A few weeks ago me and a couple of friends were discussing human rights in the Ram over a drink or two. I raised the right to protest, to which one of our group piped up to say they didn’t believe it was a “proper” human right and more a luxury afforded to those within society who “could control themselves properly”. Now, I would hope that most people will react to reading those words in the same way I did to hearing them. I firstly assumed this member of the group was joking or trying to wind me up. Alas, it soon became clear they were being deadly serious.
That led me to thinking about the right to protest and the general view of it in this country. Now I’m thinking that I was pretty naïve to think people would agree with me that the right to protest is not only hugely important, but is actually a vital human right.
From our political leaders, remember Boris’ water cannons that were deemed unlawful, to those who are meant to protect our protesters- The Metropolitan Police have been in the news numerous times for trying to pass their bill onto the protests, which would almost certainly stop the protest in its tracks.
Others, too seem against the whole idea of protest, you’ll remember famous rent-a-controversy Jeremy Clarkson’s reaction to the public sector strike back in 2011. What shocked me wasn’t the words that came from Clarkson’s mouth (everyone knows the man thrives off controversy) but it was much of the online reaction. While there was certainly condemnation of the remarks, many said they agreed with him albeit in weaker terms. While they perhaps did not want the workers to “be shot in front of their families’ there was genuinely there was genuine anger that the public sector was able to strike and so disrupt people’s days.
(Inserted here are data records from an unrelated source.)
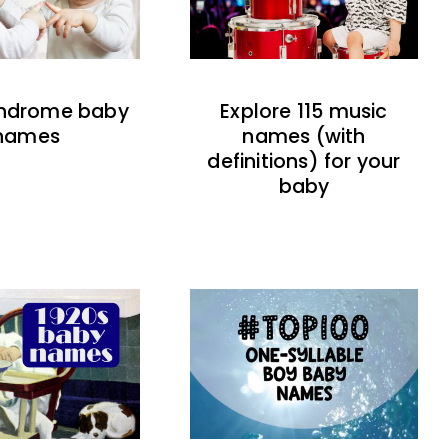
indrome baby
Explore 115 music
names
names (with
definitions) for your
baby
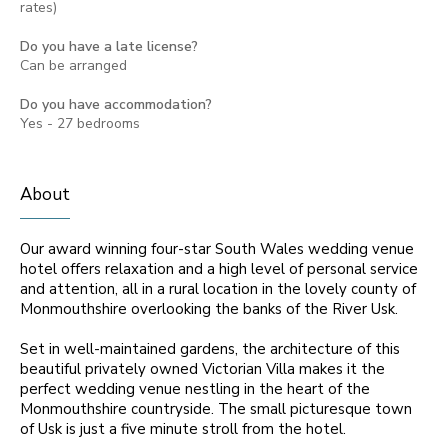
rates)
Do you have a late license?
Can be arranged
Do you have accommodation?
Yes - 27 bedrooms
About
Our award winning four-star South Wales wedding venue
hotel offers relaxation and a high level of personal service
and attention, all in a rural location in the lovely county of
Monmouthshire overlooking the banks of the River Usk.
Set in well-maintained gardens, the architecture of this
beautiful privately owned Victorian Villa makes it the
perfect wedding venue nestling in the heart of the
Monmouthshire countryside. The small picturesque town
of Usk is just a five minute stroll from the hotel.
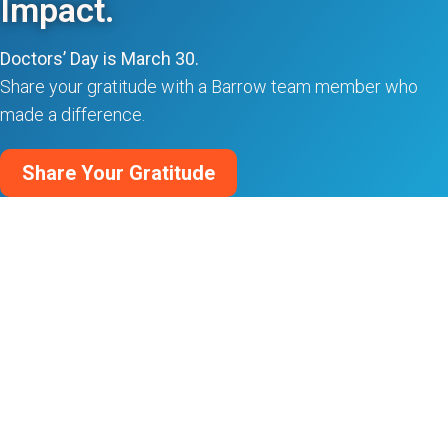
Impact.
Doctors’ Day is March 30.
Share your gratitude with a Barrow team member who
made a difference.
Share Your Gratitude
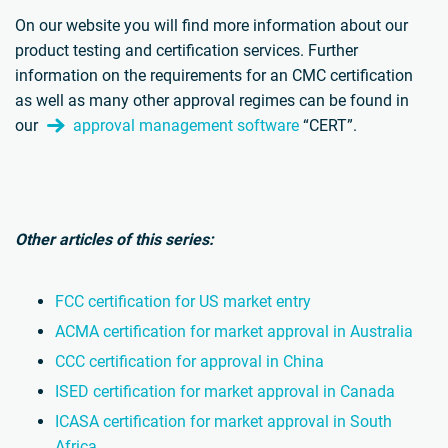
On our website you will find more information about our
product testing and certification services. Further
information on the requirements for an CMC certification
as well as many other approval regimes can be found in
our
approval management software
“CERT”.
Other articles of this series:
FCC certification for US market entry
ACMA certification for market approval in Australia
CCC certification for approval in China
ISED certification for market approval in Canada
ICASA certification for market approval in South
Africa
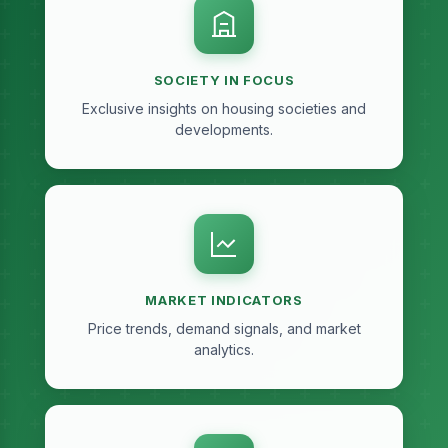
SOCIETY IN FOCUS
Exclusive insights on housing societies and
developments.
MARKET INDICATORS
Price trends, demand signals, and market
analytics.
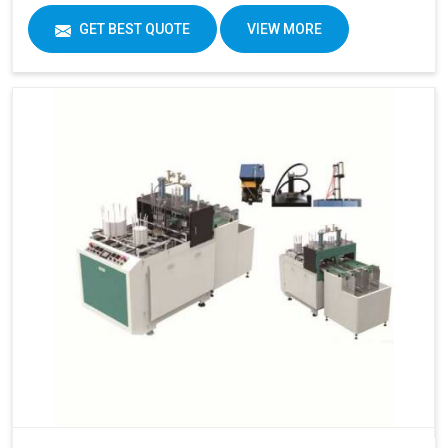
GET BEST QUOTE
VIEW MORE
But that was the whole point. In the strike of 2011, and numerous strikes before and after, the aim is to show the general public how important the work the profession that is striking does and to put pressure on its employers to give them a fairer deal.
Surely to make it harder for workers to strike – as the Trade Union Bill will- just puts more power in the hands of employers and will make it even harder for those who struggle to survive on low wages to speak up and feel they can get a fair deal.
However, striking is not the only form of protest. Marches and demonstrations are also forms of protest that often get a lot of media attention and usually not for the best of reasons. You only need think of the student protests of 2010 and the name Charlie Gilmour springs to mind- this is probably where my friend’s assessment that only those who can control themselves properly should be allowed to protest comes from. However, the majority of people who wish to protest want to do so in a peaceful and meaningful manner with the aim of improving their lives or the lives of others. Surely in a society which claims to value freedom of speech and self-improvement so highly, protesting is a dream combination.